Collected data
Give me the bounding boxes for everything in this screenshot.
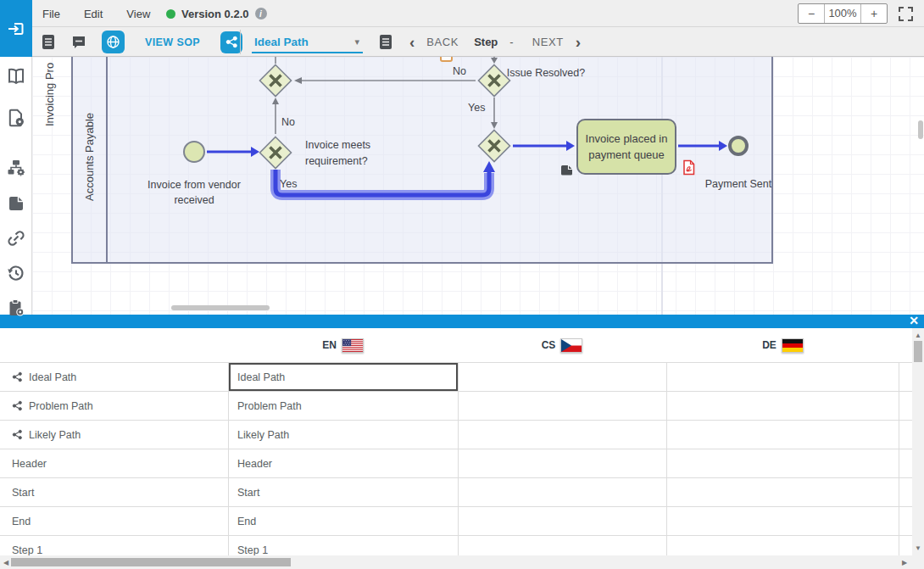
- scroll-up-icon[interactable]: ▲: [912, 332, 924, 339]
- zoom-in-button[interactable]: +: [861, 4, 887, 23]
- table-row: Header Header: [0, 449, 912, 477]
- zoom-control: − 100% +: [798, 3, 888, 24]
- panel-title-bar: ✕: [0, 315, 924, 328]
- join-gateway[interactable]: [477, 129, 511, 163]
- translation-cell-de[interactable]: [666, 363, 899, 391]
- panel-vertical-scrollbar-thumb[interactable]: [914, 341, 922, 362]
- translation-cell-de[interactable]: [666, 478, 899, 506]
- view-sop-link[interactable]: VIEW SOP: [145, 36, 200, 48]
- zoom-out-button[interactable]: −: [799, 4, 824, 23]
- path-selector-dropdown[interactable]: Ideal Path ▾: [252, 31, 363, 53]
- link-icon[interactable]: [6, 228, 26, 248]
- translation-cell-cs[interactable]: [458, 421, 666, 449]
- panel-vertical-scrollbar[interactable]: ▲ ▼: [912, 328, 924, 555]
- info-icon[interactable]: i: [255, 8, 267, 20]
- cz-flag-icon: [560, 338, 582, 353]
- translation-cell-en[interactable]: Ideal Path: [228, 363, 458, 391]
- row-label-cell: End: [0, 507, 228, 535]
- table-row: Likely Path Likely Path: [0, 420, 912, 449]
- no-flow-label[interactable]: No: [281, 114, 295, 130]
- translation-cell-de[interactable]: [666, 421, 899, 449]
- canvas-horizontal-scrollbar-thumb[interactable]: [171, 305, 270, 310]
- us-flag-icon: [342, 338, 364, 353]
- canvas-vertical-scrollbar-thumb[interactable]: [918, 120, 923, 139]
- language-globe-button[interactable]: [102, 31, 125, 53]
- row-label-cell: Header: [0, 449, 228, 477]
- issue-no-label[interactable]: No: [453, 64, 475, 79]
- translation-cell-de[interactable]: [666, 536, 899, 555]
- menu-file[interactable]: File: [42, 8, 60, 20]
- column-header-cs[interactable]: CS: [458, 328, 666, 362]
- status-dot-icon: [166, 9, 175, 19]
- translation-cell-en[interactable]: Start: [228, 478, 458, 506]
- column-header-de[interactable]: DE: [666, 328, 899, 362]
- table-row: Step 1 Step 1: [0, 535, 912, 555]
- process-settings-icon[interactable]: [6, 158, 26, 178]
- app-logo[interactable]: [0, 0, 32, 57]
- app-window: File Edit View Version 0.2.0 i − 100% +: [0, 0, 924, 569]
- comment-icon[interactable]: [71, 34, 86, 51]
- clipboard-settings-icon[interactable]: [6, 298, 26, 318]
- sop-document-icon[interactable]: [378, 33, 393, 50]
- history-icon[interactable]: [6, 263, 26, 283]
- yes-flow-label[interactable]: Yes: [280, 176, 297, 192]
- document-status-icon[interactable]: [6, 135, 26, 155]
- translation-cell-de[interactable]: [666, 392, 899, 420]
- translation-cell-de[interactable]: [666, 507, 899, 535]
- translation-cell-cs[interactable]: [458, 536, 666, 555]
- attachment-document-icon[interactable]: [560, 164, 573, 179]
- menu-view[interactable]: View: [126, 8, 150, 20]
- pool-label: Invoicing Pro: [43, 63, 56, 126]
- pdf-file-icon[interactable]: [682, 159, 695, 179]
- payment-queue-task[interactable]: Invoice placed in payment queue: [576, 119, 676, 175]
- issue-gateway-label[interactable]: Issue Resolved?: [504, 65, 588, 81]
- next-button[interactable]: NEXT: [532, 36, 564, 48]
- requirement-gateway-label[interactable]: Invoice meets requirement?: [305, 137, 415, 169]
- translation-cell-cs[interactable]: [458, 478, 666, 506]
- translation-cell-en[interactable]: Step 1: [228, 536, 458, 555]
- end-event-label[interactable]: Payment Sent: [700, 176, 776, 192]
- bpmn-canvas[interactable]: Invoicing Pro Accounts Payable Invoice f…: [32, 57, 924, 315]
- translation-table-body: Ideal Path Ideal Path Problem Path Probl…: [0, 362, 912, 555]
- toolbar: VIEW SOP Ideal Path ▾ ‹ BACK Step - NEXT…: [0, 27, 924, 57]
- translation-panel: EN CS DE: [0, 328, 912, 555]
- table-row: End End: [0, 506, 912, 535]
- panel-horizontal-scrollbar[interactable]: ◀ ▶: [0, 555, 924, 569]
- menu-edit[interactable]: Edit: [84, 8, 103, 20]
- scroll-right-icon[interactable]: ▶: [899, 559, 910, 566]
- back-button[interactable]: BACK: [426, 36, 459, 48]
- merge-gateway[interactable]: [259, 64, 292, 98]
- chevron-down-icon: ▾: [354, 36, 363, 47]
- translation-cell-cs[interactable]: [458, 449, 666, 477]
- document-badge-icon[interactable]: [6, 108, 26, 128]
- column-header-en[interactable]: EN: [228, 328, 458, 362]
- translation-cell-cs[interactable]: [458, 363, 666, 391]
- scroll-left-icon[interactable]: ◀: [0, 559, 12, 566]
- issue-yes-label[interactable]: Yes: [468, 100, 485, 115]
- translation-cell-de[interactable]: [666, 449, 899, 477]
- end-event[interactable]: [728, 136, 749, 156]
- translation-cell-en[interactable]: Likely Path: [228, 421, 458, 449]
- close-icon[interactable]: ✕: [909, 315, 919, 328]
- row-label-cell: Start: [0, 478, 228, 506]
- version-label: Version 0.2.0: [181, 8, 249, 20]
- document-icon[interactable]: [41, 34, 56, 51]
- start-event[interactable]: [183, 141, 205, 163]
- start-event-label[interactable]: Invoice from vendor received: [143, 177, 245, 208]
- back-chevron-icon[interactable]: ‹: [409, 34, 415, 50]
- row-label-cell: Likely Path: [0, 421, 228, 449]
- translation-cell-en[interactable]: End: [228, 507, 458, 535]
- translation-cell-cs[interactable]: [458, 392, 666, 420]
- translation-cell-en[interactable]: Header: [228, 449, 458, 477]
- requirement-gateway[interactable]: [259, 136, 292, 170]
- share-icon: [12, 371, 23, 382]
- row-label: Start: [12, 487, 34, 499]
- panel-horizontal-scrollbar-thumb[interactable]: [11, 558, 291, 566]
- fullscreen-icon[interactable]: [898, 6, 914, 22]
- translation-cell-en[interactable]: Problem Path: [228, 392, 458, 420]
- row-label: Header: [12, 458, 47, 470]
- scroll-down-icon[interactable]: ▼: [912, 544, 924, 552]
- translation-cell-cs[interactable]: [458, 507, 666, 535]
- note-icon[interactable]: [6, 193, 26, 214]
- next-chevron-icon[interactable]: ›: [576, 34, 581, 50]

= WHAT YOU ARE ASKED TO DO =
The answer should consist of every line above, exact and free of images.

= TASK OUTPUT =
Give me the bounding boxes for everything in this screenshot.
- scroll-up-icon[interactable]: ▲: [912, 332, 924, 339]
- zoom-in-button[interactable]: +: [861, 4, 887, 23]
- table-row: Header Header: [0, 449, 912, 477]
- zoom-control: − 100% +: [798, 3, 888, 24]
- panel-title-bar: ✕: [0, 315, 924, 328]
- join-gateway[interactable]: [477, 129, 511, 163]
- translation-cell-de[interactable]: [666, 363, 899, 391]
- panel-vertical-scrollbar-thumb[interactable]: [914, 341, 922, 362]
- translation-cell-de[interactable]: [666, 478, 899, 506]
- view-sop-link[interactable]: VIEW SOP: [145, 36, 200, 48]
- zoom-out-button[interactable]: −: [799, 4, 824, 23]
- path-selector-dropdown[interactable]: Ideal Path ▾: [252, 31, 363, 53]
- link-icon[interactable]: [6, 228, 26, 248]
- translation-cell-cs[interactable]: [458, 421, 666, 449]
- panel-vertical-scrollbar[interactable]: ▲ ▼: [912, 328, 924, 555]
- info-icon[interactable]: i: [255, 8, 267, 20]
- cz-flag-icon: [560, 338, 582, 353]
- translation-cell-en[interactable]: Ideal Path: [228, 363, 458, 391]
- row-label-cell: End: [0, 507, 228, 535]
- table-row: Likely Path Likely Path: [0, 420, 912, 449]
- no-flow-label[interactable]: No: [281, 114, 295, 130]
- translation-cell-de[interactable]: [666, 421, 899, 449]
- canvas-horizontal-scrollbar-thumb[interactable]: [171, 305, 270, 310]
- us-flag-icon: [342, 338, 364, 353]
- canvas-vertical-scrollbar-thumb[interactable]: [918, 120, 923, 139]
- language-globe-button[interactable]: [102, 31, 125, 53]
- row-label-cell: Header: [0, 449, 228, 477]
- issue-no-label[interactable]: No: [453, 64, 475, 79]
- translation-cell-de[interactable]: [666, 536, 899, 555]
- menu-file[interactable]: File: [42, 8, 60, 20]
- column-header-cs[interactable]: CS: [458, 328, 666, 362]
- status-dot-icon: [166, 9, 175, 19]
- translation-cell-en[interactable]: Start: [228, 478, 458, 506]
- column-header-de[interactable]: DE: [666, 328, 899, 362]
- table-row: Step 1 Step 1: [0, 535, 912, 555]
- process-settings-icon[interactable]: [6, 158, 26, 178]
- app-logo[interactable]: [0, 0, 32, 57]
- app-window: File Edit View Version 0.2.0 i − 100% +: [0, 0, 924, 569]
- comment-icon[interactable]: [71, 34, 86, 51]
- clipboard-settings-icon[interactable]: [6, 298, 26, 318]
- sop-document-icon[interactable]: [378, 33, 393, 50]
- history-icon[interactable]: [6, 263, 26, 283]
- yes-flow-label[interactable]: Yes: [280, 176, 297, 192]
- document-status-icon[interactable]: [6, 135, 26, 155]
- translation-cell-de[interactable]: [666, 392, 899, 420]
- translation-cell-de[interactable]: [666, 507, 899, 535]
- translation-cell-cs[interactable]: [458, 536, 666, 555]
- attachment-document-icon[interactable]: [560, 164, 573, 179]
- menu-view[interactable]: View: [126, 8, 150, 20]
- pool-label: Invoicing Pro: [43, 63, 56, 126]
- pdf-file-icon[interactable]: [682, 159, 695, 179]
- payment-queue-task[interactable]: Invoice placed in payment queue: [576, 119, 676, 175]
- issue-gateway-label[interactable]: Issue Resolved?: [504, 65, 588, 81]
- next-button[interactable]: NEXT: [532, 36, 564, 48]
- requirement-gateway-label[interactable]: Invoice meets requirement?: [305, 137, 415, 169]
- translation-cell-cs[interactable]: [458, 478, 666, 506]
- translation-cell-en[interactable]: Step 1: [228, 536, 458, 555]
- end-event-label[interactable]: Payment Sent: [700, 176, 776, 192]
- bpmn-canvas[interactable]: Invoicing Pro Accounts Payable Invoice f…: [32, 57, 924, 315]
- translation-table-body: Ideal Path Ideal Path Problem Path Probl…: [0, 362, 912, 555]
- toolbar: VIEW SOP Ideal Path ▾ ‹ BACK Step - NEXT…: [0, 27, 924, 57]
- translation-panel: EN CS DE: [0, 328, 912, 555]
- table-row: End End: [0, 506, 912, 535]
- panel-horizontal-scrollbar[interactable]: ◀ ▶: [0, 555, 924, 569]
- menu-edit[interactable]: Edit: [84, 8, 103, 20]
- scroll-right-icon[interactable]: ▶: [899, 559, 910, 566]
- back-button[interactable]: BACK: [426, 36, 459, 48]
- merge-gateway[interactable]: [259, 64, 292, 98]
- chevron-down-icon: ▾: [354, 36, 363, 47]
- translation-cell-cs[interactable]: [458, 449, 666, 477]
- document-badge-icon[interactable]: [6, 108, 26, 128]
- column-header-en[interactable]: EN: [228, 328, 458, 362]
- translation-cell-cs[interactable]: [458, 363, 666, 391]
- scroll-left-icon[interactable]: ◀: [0, 559, 12, 566]
- issue-yes-label[interactable]: Yes: [468, 100, 485, 115]
- translation-cell-de[interactable]: [666, 449, 899, 477]
- end-event[interactable]: [728, 136, 749, 156]
- translation-cell-en[interactable]: Likely Path: [228, 421, 458, 449]
- close-icon[interactable]: ✕: [909, 315, 919, 328]
- row-label-cell: Start: [0, 478, 228, 506]
- version-label: Version 0.2.0: [181, 8, 249, 20]
- document-icon[interactable]: [41, 34, 56, 51]
- start-event[interactable]: [183, 141, 205, 163]
- start-event-label[interactable]: Invoice from vendor received: [143, 177, 245, 208]
- back-chevron-icon[interactable]: ‹: [409, 34, 415, 50]
- row-label-cell: Likely Path: [0, 421, 228, 449]
- translation-cell-en[interactable]: End: [228, 507, 458, 535]
- translation-cell-cs[interactable]: [458, 392, 666, 420]
- translation-cell-en[interactable]: Header: [228, 449, 458, 477]
- requirement-gateway[interactable]: [259, 136, 292, 170]
- share-icon: [12, 371, 23, 382]
- row-label: Start: [12, 487, 34, 499]
- panel-horizontal-scrollbar-thumb[interactable]: [11, 558, 291, 566]
- fullscreen-icon[interactable]: [898, 6, 914, 22]
- translation-cell-en[interactable]: Problem Path: [228, 392, 458, 420]
- row-label: Header: [12, 458, 47, 470]
- scroll-down-icon[interactable]: ▼: [912, 544, 924, 552]
- translation-cell-cs[interactable]: [458, 507, 666, 535]
- note-icon[interactable]: [6, 193, 26, 214]
- next-chevron-icon[interactable]: ›: [576, 34, 581, 50]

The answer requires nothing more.